Already there has been an increase in attacks by al-Qaida in Iraq, a Sunni extremist group. The alleged brutal treatment of prisoners at the facility raised concerns that the country could drift back to its authoritarian past.

Commanders initially resisted efforts to inspect the prison but relented and allowed visits by two teams of inspectors, including Human Rights Minister Wijdan Salim. Inspectors said they found that the 431 prisoners had been subjected to appalling conditions and quoted prisoners as saying that one of them, a former colonel in President Saddam Hussein’s army, had died in January as a result of torture.

“More than 100 were tortured. There were a lot of marks on their bodies,” said an Iraqi official familiar with the inspections. “They beat people, they used electricity. They suffocated them with plastic bags, and different methods.”

An internal U.S. Embassy report quotes Salim as saying that prisoners had told her they were handcuffed for three to four hours at a time in stress positions or sodomized.

“One prisoner told her that he had been raped on a daily basis, another showed her his undergarments, which were entirely bloodstained,” the memo reads.

Some described guards extorting as much as $1,000 from prisoners who wanted to phone their families, the memo said.

Al-Maliki vowed to shut down the prison and ordered the arrest of the officers working there after Salim presented him with a report this month. Since then, 75 detainees have been freed and an additional 275 transferred to regular jails, Iraqi officials said.

Al-Maliki said in an interview that he had been unaware of the abuses. He said the prisoners had been sent to Baghdad because of concerns about corruption in Mosul.

“The prime minister cannot be responsible for all the behavior of his soldiers and staff,” said Salim, praising Maliki’s willingness to root out abuses.

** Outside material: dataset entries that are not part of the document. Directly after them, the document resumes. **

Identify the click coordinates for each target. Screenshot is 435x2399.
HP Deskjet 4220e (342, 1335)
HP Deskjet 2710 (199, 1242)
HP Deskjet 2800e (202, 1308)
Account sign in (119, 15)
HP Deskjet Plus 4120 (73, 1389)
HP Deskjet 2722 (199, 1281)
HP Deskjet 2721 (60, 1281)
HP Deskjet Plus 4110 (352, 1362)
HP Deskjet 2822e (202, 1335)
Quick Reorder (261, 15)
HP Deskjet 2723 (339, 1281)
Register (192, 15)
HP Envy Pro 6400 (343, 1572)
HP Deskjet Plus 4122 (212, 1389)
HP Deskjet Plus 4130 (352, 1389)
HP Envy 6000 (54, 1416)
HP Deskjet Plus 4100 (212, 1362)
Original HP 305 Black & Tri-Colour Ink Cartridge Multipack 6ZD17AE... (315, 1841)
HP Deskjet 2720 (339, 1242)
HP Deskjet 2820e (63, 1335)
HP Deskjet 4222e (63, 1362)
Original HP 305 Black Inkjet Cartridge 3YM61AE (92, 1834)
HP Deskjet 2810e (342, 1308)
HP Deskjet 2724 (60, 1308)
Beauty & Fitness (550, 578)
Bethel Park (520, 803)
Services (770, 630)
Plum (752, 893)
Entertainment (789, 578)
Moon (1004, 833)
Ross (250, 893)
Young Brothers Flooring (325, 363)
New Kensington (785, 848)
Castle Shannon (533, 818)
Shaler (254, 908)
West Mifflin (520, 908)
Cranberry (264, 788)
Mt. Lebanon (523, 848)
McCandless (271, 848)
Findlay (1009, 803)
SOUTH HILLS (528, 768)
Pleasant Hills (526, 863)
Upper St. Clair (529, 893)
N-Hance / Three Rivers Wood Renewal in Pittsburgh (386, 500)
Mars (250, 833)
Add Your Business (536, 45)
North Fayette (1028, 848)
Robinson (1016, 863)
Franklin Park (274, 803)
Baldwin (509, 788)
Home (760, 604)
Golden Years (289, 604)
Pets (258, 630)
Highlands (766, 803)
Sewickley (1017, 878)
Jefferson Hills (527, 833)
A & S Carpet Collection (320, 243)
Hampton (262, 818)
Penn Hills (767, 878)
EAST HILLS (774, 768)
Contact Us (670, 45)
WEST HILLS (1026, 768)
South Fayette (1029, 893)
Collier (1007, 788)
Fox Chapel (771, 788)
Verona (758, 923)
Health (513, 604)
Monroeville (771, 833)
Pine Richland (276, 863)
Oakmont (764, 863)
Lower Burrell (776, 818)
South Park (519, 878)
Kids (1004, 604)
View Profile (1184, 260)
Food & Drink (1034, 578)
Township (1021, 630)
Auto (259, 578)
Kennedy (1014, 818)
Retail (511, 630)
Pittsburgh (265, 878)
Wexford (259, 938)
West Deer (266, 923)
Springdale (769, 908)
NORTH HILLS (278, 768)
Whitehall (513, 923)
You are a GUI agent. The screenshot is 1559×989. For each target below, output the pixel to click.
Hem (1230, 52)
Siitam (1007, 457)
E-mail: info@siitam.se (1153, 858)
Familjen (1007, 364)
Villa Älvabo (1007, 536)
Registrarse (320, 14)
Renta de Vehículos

Salim, a Chaldean Christian, ran for parliament in last month’s elections on al-Maliki’s Shiite-dominated list.

Al-Maliki defended his use of special prisons and an elite military force that answers only to him; his supporters say he has had no choice because of Iraq’s precarious security situation. Al-Maliki said he was committed to stamping out torture — which he blamed on his enemies.

“Our reforms continue, and we have the Human Rights Ministry to monitor this,” he said. “We will hold accountable anybody who was proven involved in such acts.”

But al-Maliki’s critics say the network of special military units with their own investigative judges and interrogators are a threat to Iraq’s fragile democracy. They question how al-Maliki could not have known what was going on at the facility, and say that regardless, he is responsible for what happened there.

“The prison is Maliki’s because it’s not under the Ministry of Defense, the Ministry of Justice or Ministry of Interior officially,” said one Iraqi security official, who spoke on condition of anonymity because of the sensitivity of the topic.